The Repository @ St. Cloud State

Open Access Knowledge and Scholarship

Date of Award


Culminating Project Type

Starred Paper

Degree Name

Information Assurance: M.S.


Information Assurance and Information Systems


Herberger School of Business

First Advisor

Dennis Guster

Second Advisor

Susantha Herath

Third Advisor

Balasubramanian Kasi

Creative Commons License

Creative Commons License
This work is licensed under a Creative Commons Attribution-Noncommercial-No Derivative Works 4.0 License.


The exponential development of data initially exhibited difficulties for prominent organizations, for example, Google, Yahoo, Amazon, Microsoft, Facebook, Twitter and so forth. The size of the information that needs to be handled by cloud applications is developing significantly quicker than storage capacity. This development requires new systems for managing and breaking down data. The term "Big Data" is used to address large volumes of unstructured (or semi-structured) and structured data that gets created from different applications, messages, weblogs, and online networking.

Big Data is data whose size, variety and uncertainty require new supplementary models, procedures, algorithms, and research to manage and extract value and concealed learning from it. To process more information efficiently and skillfully, for analysis parallelism is utilized. To deal with the unstructured and semi-structured information NoSQL database has been presented. Hadoop better serves the Big Data analysis requirements. It is intended to scale up starting from a single server to a large cluster of machines, which has a high level of adaptation to internal failure.

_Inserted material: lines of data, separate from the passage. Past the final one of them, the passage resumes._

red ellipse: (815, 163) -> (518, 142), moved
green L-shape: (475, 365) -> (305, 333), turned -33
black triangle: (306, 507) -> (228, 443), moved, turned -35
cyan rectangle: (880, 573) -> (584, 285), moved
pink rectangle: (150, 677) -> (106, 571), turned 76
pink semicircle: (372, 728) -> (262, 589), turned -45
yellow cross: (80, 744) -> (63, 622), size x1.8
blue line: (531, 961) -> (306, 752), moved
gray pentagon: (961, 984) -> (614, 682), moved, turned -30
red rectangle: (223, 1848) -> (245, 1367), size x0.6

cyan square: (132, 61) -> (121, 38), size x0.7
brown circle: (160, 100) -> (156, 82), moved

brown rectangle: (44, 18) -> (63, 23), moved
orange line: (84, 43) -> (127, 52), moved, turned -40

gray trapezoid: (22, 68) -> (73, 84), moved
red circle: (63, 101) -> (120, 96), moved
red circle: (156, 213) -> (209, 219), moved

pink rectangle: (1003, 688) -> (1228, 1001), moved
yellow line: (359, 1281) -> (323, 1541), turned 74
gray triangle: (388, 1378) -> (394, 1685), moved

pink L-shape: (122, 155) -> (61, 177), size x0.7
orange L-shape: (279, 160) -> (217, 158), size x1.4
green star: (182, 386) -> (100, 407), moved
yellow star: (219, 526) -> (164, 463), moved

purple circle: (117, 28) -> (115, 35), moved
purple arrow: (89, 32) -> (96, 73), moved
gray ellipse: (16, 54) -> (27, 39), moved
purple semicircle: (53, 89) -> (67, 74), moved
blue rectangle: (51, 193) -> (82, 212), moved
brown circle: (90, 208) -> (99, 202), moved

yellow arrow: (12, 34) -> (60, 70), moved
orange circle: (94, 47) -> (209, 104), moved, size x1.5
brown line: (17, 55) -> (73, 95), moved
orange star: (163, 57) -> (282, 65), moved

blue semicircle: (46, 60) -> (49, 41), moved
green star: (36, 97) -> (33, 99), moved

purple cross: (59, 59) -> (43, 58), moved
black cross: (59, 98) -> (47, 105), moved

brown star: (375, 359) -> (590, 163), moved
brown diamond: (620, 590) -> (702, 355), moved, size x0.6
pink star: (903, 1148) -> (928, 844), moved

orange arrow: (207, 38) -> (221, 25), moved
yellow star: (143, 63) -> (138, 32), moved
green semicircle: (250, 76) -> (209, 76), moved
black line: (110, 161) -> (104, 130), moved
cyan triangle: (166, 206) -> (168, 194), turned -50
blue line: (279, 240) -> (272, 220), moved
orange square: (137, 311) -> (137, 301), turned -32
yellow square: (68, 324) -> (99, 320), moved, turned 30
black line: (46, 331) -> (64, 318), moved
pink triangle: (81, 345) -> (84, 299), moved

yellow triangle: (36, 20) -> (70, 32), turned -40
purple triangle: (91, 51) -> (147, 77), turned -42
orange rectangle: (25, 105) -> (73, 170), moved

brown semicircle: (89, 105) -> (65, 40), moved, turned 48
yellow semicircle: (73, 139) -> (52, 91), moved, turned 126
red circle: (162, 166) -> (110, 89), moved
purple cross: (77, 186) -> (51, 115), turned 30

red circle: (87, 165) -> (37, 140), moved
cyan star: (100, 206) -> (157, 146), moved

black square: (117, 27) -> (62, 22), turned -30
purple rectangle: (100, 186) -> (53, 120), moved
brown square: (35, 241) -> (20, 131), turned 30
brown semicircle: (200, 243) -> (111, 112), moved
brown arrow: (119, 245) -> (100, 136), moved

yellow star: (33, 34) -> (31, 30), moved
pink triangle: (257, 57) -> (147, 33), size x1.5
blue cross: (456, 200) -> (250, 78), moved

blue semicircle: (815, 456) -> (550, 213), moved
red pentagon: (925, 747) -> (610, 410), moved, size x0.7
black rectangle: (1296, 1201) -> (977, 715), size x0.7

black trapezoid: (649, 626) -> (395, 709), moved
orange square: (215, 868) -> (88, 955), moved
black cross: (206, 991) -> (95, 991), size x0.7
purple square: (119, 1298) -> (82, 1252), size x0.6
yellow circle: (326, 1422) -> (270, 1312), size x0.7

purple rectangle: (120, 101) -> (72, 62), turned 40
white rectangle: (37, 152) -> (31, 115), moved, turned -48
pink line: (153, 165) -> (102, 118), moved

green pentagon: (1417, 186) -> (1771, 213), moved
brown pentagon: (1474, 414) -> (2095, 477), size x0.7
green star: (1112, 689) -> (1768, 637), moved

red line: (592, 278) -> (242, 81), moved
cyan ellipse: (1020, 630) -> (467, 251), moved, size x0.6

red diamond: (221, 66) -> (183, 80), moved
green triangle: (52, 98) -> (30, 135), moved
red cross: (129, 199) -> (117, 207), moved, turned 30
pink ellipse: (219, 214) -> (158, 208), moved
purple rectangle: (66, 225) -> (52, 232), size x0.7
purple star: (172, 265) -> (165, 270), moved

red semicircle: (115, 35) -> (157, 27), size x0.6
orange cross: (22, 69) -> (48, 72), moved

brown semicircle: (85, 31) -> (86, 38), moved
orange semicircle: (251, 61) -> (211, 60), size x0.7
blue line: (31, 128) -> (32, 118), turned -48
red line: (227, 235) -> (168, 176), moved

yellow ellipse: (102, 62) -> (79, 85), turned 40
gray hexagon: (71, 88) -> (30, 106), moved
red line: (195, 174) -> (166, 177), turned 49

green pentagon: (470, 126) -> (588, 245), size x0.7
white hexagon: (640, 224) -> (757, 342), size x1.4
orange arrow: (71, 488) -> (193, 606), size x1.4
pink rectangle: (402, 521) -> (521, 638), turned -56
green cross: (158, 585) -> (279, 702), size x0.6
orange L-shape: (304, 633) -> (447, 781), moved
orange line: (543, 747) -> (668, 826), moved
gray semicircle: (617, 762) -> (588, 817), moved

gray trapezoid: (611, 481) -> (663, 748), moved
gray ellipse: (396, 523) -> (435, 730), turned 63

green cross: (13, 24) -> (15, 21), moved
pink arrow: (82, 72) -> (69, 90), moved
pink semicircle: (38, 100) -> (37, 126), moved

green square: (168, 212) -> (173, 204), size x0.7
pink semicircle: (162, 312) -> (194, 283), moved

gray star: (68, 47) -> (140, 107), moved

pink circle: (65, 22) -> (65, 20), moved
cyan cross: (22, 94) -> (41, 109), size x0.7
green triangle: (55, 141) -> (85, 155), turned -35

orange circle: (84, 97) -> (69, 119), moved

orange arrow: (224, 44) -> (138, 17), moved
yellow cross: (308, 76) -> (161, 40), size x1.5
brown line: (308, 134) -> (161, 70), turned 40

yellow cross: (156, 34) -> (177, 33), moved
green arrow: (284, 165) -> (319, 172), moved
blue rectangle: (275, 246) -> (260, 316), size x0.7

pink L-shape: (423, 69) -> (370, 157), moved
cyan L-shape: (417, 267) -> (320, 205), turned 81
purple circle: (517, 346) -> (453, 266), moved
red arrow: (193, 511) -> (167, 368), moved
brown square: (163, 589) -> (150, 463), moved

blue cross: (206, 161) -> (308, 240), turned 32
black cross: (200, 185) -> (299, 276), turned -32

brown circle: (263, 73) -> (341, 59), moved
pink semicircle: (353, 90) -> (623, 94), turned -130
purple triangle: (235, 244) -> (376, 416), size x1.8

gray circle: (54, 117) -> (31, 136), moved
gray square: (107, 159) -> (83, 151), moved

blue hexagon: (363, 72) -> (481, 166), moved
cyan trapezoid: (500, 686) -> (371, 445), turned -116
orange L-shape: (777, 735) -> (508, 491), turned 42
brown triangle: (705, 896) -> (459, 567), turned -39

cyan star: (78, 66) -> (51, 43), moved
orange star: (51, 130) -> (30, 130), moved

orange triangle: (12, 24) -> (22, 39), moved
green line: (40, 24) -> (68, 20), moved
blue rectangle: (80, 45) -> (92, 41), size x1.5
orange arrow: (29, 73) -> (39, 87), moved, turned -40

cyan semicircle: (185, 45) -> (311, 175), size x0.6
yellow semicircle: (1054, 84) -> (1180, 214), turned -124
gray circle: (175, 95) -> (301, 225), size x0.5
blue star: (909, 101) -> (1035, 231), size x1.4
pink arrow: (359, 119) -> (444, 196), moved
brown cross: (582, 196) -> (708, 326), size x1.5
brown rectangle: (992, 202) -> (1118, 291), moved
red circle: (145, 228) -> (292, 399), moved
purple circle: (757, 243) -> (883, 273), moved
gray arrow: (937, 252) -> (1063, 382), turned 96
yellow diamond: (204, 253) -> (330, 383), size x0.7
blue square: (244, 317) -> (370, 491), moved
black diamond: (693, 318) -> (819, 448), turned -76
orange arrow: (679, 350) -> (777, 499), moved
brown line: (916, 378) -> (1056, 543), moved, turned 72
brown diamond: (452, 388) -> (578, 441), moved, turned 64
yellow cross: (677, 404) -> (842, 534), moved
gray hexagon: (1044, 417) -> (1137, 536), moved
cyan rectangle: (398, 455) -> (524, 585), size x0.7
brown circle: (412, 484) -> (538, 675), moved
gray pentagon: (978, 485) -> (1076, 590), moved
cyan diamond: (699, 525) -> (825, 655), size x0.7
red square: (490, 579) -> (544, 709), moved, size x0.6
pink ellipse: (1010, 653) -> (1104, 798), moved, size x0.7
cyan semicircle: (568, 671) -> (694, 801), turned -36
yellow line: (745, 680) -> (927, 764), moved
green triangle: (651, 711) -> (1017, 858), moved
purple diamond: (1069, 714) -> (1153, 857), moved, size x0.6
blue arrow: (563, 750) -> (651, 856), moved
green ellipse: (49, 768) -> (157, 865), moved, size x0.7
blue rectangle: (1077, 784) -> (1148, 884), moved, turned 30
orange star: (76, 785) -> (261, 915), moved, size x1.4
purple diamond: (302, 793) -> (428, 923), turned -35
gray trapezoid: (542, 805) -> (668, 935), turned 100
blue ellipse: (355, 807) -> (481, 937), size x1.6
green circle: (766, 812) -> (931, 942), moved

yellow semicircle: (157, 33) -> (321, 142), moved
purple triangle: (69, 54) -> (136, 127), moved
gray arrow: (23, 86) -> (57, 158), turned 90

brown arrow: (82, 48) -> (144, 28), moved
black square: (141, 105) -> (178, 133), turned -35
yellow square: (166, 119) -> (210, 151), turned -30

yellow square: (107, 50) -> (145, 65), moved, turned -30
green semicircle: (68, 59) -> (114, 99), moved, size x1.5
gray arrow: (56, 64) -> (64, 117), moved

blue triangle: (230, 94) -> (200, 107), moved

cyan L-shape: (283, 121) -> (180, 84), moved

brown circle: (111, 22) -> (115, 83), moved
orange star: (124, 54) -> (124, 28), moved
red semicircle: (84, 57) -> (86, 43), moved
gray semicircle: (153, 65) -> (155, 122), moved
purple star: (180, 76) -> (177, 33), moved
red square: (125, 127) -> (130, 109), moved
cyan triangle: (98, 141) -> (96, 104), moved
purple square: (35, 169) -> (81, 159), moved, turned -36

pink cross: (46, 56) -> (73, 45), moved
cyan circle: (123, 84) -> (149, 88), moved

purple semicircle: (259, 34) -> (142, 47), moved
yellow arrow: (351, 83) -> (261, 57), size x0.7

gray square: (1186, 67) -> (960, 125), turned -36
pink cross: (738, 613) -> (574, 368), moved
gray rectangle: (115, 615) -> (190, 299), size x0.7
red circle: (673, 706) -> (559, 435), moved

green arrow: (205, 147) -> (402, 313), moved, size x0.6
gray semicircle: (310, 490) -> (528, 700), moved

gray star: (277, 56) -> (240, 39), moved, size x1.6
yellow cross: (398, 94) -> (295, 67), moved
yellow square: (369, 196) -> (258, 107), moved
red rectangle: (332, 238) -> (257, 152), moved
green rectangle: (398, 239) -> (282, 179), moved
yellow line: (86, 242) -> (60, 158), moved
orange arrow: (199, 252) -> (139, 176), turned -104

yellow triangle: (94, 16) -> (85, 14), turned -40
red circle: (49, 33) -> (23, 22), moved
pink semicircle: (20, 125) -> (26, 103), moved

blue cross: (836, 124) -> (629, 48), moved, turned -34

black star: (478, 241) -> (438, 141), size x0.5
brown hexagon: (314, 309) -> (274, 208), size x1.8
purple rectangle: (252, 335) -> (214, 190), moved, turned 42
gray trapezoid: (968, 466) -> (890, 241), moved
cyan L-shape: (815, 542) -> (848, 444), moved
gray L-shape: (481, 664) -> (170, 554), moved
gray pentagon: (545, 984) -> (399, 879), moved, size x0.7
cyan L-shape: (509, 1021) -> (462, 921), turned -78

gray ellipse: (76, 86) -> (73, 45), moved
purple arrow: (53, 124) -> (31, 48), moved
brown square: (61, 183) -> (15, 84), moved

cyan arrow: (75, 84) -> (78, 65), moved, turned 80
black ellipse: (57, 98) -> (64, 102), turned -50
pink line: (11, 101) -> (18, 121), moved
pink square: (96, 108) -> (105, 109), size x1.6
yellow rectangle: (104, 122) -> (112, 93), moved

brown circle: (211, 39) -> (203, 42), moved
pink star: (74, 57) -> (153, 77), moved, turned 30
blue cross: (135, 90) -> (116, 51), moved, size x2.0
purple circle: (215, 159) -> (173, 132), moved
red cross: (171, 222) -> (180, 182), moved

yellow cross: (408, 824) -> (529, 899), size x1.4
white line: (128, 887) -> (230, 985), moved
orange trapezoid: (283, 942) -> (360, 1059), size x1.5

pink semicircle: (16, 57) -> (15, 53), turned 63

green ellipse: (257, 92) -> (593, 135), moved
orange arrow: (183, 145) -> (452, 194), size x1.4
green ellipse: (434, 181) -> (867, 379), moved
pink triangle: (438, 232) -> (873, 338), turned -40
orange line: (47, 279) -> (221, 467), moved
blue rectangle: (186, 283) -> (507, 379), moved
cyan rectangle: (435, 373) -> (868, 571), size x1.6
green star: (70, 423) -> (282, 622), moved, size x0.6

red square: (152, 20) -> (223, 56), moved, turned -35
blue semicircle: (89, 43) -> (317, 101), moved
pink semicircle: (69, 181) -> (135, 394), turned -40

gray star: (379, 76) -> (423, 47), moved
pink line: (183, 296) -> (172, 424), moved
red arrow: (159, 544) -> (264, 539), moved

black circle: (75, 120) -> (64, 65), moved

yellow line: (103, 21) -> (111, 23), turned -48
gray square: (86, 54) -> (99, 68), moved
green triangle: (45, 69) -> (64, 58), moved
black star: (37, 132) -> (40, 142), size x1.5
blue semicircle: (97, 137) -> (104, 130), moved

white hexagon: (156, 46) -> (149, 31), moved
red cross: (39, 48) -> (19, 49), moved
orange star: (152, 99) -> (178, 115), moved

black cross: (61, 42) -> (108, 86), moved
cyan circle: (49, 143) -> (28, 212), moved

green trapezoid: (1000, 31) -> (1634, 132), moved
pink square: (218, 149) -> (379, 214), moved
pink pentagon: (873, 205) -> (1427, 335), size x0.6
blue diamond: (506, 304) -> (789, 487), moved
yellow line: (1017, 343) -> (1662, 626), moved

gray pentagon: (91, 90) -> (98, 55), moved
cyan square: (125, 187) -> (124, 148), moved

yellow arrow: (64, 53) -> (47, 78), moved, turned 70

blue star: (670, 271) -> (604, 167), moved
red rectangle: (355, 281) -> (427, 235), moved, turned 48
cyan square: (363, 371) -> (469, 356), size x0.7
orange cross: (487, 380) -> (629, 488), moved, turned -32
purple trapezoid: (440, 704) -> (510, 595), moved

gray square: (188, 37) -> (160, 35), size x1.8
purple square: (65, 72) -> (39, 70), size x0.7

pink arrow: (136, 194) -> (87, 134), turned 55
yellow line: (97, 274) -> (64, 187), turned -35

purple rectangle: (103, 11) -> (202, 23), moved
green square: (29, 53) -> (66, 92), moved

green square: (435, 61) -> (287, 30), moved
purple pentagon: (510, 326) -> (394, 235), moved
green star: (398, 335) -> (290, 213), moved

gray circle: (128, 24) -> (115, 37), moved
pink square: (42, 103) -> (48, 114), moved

Many business and research institutes such as Facebook, Yahoo, Google, and so on had an expanding need to import, store, and analyze dynamic semi-structured data and its metadata. Also, significant development of semi-structured data inside expansive web-based organizations has prompted the formation of NoSQL data collections for flexible sorting and MapReduce for adaptable parallel analysis. They assessed, used and altered Hadoop, the most popular open source execution of MapReduce, for tending to the necessities of various valid analytics problems. These institutes are also utilizing MongoDB, and a report situated NoSQL store. In any case, there is a limited comprehension of the execution trade-offs of using these two innovations. This paper assesses the execution, versatility, and adaptation to an internal failure of utilizing MongoDB and Hadoop, towards the objective of recognizing the correct programming condition for logical data analytics and research. Lately, an expanding number of organizations have developed diverse, distinctive kinds of non-relational databases (such as MongoDB, Cassandra, Hypertable, HBase/ Hadoop, CouchDB and so on), generally referred to as NoSQL databases. The enormous amount of information generated requires an effective system to analyze the data in various scenarios, under various breaking points. In this paper, the objective is to find the break-even point of both Hadoop/Pig and MongoDB and develop a robust environment for data analytics.